--- Supplied material ---
******************************

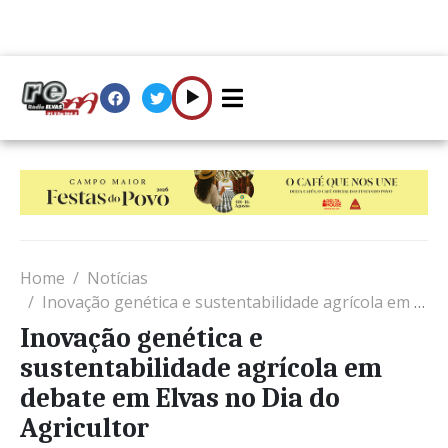
Home
Notícias
Inovação genética e sustentabilidade agrícola em debate em Elvas no Dia do Agricultor
Inovação genética e
sustentabilidade agrícola em
debate em Elvas no Dia do
Agricultor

******************************

The lines in the entries above that carry the word "debate" must be copied.

--- Written response ---
Inovação genética e sustentabilidade agrícola em debate em Elvas no Dia do Agricultor
debate em Elvas no Dia do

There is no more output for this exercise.